How Late Payments Affect Credit Scores

Late payments are best avoided if at all possible. They play havoc with your budgeting, and could also incur financial penalties. If you’re likely to forget to make payments on time, it may be best to set up automatic payments such as direct debits or standing orders, to ensure that regular payments are made as they become due.

Many people don’t realise that late payments can also affect individual credit scores. The credit score is universally known as the FICO score, from the Fair Isaac company who developed the scoring model and licenced the software to the credit bureaus who compile credit reports. It’s used by financial institutions to assess credit risks. FICO scores range from 350 to 850, with a score of less than 620 being considered high risk, or sub-prime.

Late payments could have serious consequences if you want to apply for a personal loan, a mortgage, or even car insurance. Here’s how late payments could impact on your credit score.

Payment history is important in credit scoring

Several factors are used to calculate individual credit scores, but payment history accounts for 35% of the total. Payment history includes late payments, bankruptcy, and defaults on debts. Late payments will lower your credit score.

Recent late payments have a more detrimental effect than older defaults, but all late payments can remain on your credit report for up to seven years. The length of time taken to bring payments back in line also affects the credit score, and the longer a payment is outstanding, the more detrimental the effect on the credit score.

If several accounts show late payments which took 120 days or more to resolve, this will have more impact on the credit score than the same number of accounts where payment was 30 days overdue.

Increased interest rates

If late payments take your credit score into the ‘high risk’ area, you could be refused credit of any description. Even if a loan is advanced, you may find yourself paying more in interest charges than someone with a high-end credit score. Lenders justify these higher rates because someone with a low credit score is more likely to default on the loan.

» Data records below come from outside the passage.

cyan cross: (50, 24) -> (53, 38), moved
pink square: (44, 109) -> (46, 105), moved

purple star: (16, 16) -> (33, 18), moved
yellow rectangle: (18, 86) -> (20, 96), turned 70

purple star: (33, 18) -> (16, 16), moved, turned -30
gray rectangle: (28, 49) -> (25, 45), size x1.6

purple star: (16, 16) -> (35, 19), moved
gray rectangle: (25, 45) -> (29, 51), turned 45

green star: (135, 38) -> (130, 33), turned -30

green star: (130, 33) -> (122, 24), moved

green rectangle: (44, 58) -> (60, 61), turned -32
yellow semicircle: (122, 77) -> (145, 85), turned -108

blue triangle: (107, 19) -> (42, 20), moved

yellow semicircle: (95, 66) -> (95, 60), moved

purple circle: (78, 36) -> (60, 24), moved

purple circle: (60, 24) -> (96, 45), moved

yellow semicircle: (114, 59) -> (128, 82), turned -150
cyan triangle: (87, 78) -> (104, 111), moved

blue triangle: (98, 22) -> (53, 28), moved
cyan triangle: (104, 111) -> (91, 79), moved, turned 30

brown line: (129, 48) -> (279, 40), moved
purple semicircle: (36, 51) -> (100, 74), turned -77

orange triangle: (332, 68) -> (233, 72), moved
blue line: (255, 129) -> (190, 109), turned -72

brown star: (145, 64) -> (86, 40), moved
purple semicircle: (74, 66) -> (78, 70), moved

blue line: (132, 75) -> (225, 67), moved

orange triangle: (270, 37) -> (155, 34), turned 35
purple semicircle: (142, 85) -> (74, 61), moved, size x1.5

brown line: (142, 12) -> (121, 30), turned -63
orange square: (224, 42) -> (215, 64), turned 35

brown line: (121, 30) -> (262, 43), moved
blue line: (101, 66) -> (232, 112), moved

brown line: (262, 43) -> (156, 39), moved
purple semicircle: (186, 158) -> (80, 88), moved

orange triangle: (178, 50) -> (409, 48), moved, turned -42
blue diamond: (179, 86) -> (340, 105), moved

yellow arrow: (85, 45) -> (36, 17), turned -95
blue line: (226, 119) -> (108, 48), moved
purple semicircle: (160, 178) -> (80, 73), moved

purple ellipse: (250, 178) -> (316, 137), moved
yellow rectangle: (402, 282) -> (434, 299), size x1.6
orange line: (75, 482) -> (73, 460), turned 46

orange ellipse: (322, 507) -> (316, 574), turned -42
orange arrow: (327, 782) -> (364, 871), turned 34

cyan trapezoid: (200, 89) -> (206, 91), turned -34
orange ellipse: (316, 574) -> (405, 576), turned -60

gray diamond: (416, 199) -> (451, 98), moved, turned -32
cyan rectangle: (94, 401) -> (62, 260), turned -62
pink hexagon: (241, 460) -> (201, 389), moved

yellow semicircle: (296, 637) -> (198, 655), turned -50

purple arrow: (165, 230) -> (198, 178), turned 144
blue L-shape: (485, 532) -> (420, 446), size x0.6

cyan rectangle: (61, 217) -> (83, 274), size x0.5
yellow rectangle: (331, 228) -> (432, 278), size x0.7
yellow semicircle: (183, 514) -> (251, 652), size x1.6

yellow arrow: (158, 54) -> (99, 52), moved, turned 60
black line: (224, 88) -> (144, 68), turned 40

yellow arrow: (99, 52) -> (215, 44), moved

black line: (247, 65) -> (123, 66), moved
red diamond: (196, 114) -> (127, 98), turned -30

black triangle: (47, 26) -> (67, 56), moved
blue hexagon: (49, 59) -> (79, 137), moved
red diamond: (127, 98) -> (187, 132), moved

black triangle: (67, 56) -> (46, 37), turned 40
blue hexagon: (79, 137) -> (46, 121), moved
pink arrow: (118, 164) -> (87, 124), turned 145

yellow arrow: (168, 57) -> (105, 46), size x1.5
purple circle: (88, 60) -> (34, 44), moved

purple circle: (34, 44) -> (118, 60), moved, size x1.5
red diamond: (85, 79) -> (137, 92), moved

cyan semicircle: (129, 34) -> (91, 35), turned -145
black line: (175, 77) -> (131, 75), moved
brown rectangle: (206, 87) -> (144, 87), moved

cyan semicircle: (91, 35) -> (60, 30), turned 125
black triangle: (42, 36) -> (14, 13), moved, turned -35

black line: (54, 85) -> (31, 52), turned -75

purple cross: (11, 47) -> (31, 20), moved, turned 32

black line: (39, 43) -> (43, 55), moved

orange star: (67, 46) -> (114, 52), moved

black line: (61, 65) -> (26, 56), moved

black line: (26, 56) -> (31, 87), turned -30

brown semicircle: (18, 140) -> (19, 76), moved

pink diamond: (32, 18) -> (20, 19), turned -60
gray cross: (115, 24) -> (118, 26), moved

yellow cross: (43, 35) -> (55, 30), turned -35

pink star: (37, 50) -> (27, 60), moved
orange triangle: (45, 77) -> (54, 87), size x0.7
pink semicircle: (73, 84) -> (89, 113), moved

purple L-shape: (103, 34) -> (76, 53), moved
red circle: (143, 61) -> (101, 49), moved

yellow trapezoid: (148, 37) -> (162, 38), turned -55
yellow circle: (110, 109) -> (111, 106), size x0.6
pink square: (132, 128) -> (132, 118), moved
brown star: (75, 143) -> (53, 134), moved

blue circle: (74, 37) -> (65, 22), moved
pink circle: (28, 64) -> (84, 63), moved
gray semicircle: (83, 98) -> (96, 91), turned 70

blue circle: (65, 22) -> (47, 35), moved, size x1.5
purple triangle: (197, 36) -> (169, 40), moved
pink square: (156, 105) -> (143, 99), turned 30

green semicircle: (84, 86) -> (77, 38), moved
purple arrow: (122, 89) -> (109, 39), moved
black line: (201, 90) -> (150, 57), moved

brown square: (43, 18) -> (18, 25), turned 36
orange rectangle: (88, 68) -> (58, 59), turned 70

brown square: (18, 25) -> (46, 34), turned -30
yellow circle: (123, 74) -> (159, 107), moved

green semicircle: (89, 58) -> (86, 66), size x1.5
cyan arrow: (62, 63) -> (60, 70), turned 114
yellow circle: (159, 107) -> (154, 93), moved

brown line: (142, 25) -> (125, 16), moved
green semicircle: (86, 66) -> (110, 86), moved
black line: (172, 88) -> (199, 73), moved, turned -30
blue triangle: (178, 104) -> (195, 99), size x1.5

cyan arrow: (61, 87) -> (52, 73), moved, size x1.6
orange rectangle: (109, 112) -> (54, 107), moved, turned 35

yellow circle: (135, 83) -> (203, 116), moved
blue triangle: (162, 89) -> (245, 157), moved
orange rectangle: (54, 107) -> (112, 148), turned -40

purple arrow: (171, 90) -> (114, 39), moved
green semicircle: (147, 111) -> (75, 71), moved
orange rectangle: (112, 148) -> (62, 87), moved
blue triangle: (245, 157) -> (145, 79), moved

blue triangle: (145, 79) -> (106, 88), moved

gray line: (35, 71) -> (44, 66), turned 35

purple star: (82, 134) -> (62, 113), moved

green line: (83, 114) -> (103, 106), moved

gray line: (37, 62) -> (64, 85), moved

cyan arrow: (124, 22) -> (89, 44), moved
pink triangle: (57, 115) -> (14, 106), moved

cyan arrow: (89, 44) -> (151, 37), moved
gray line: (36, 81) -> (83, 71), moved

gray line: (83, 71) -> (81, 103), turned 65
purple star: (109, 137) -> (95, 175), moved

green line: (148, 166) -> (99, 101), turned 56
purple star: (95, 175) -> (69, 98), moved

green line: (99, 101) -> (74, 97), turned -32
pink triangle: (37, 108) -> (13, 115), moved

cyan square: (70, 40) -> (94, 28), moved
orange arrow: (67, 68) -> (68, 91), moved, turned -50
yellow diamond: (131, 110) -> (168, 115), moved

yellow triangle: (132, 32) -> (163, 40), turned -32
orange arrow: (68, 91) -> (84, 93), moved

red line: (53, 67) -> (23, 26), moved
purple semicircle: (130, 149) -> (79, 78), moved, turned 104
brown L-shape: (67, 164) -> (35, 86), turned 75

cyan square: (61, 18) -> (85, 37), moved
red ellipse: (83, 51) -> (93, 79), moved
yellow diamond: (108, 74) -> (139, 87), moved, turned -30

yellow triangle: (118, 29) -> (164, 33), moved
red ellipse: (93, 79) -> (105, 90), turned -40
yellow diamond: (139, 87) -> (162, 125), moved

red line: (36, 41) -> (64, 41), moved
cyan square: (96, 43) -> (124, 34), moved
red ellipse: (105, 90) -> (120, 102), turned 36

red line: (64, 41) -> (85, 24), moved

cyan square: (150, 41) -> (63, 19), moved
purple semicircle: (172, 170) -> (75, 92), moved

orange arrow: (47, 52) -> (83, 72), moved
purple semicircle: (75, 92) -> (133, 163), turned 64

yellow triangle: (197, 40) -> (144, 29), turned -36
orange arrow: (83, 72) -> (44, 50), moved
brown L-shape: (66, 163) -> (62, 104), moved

On a 30 year fixed mortgage of $150,000, someone with a credit score of 760 –  850 would repay $856 monthly, assuming an interest rate of 5.55%. However, a consumer with a credit score of 620 – 639 would repay $1,012 on the higher interest rate of 7.15%.*

That may not look too bad on the surface, but that extra $156 each month adds up to $56,160 in extra payments over the lifetime of the mortgage. That’s an unacceptably high price to pay for a late payment or two.

Higher insurance rates

Statistically, drivers with low credit scores file 40% more claims than their more creditworthy cousins.* Insurance companies use this to underwrite new business, and you could end up paying 20 – 50% more for your car insurance.

While late payments alone do not impact on your credit score, a recent late payment is likely to influence your credit record in ways disproportionate to the default sum involved. To ensure that you get the best possible deals on financial products, be sure to make all repayments on time. You know it makes sense.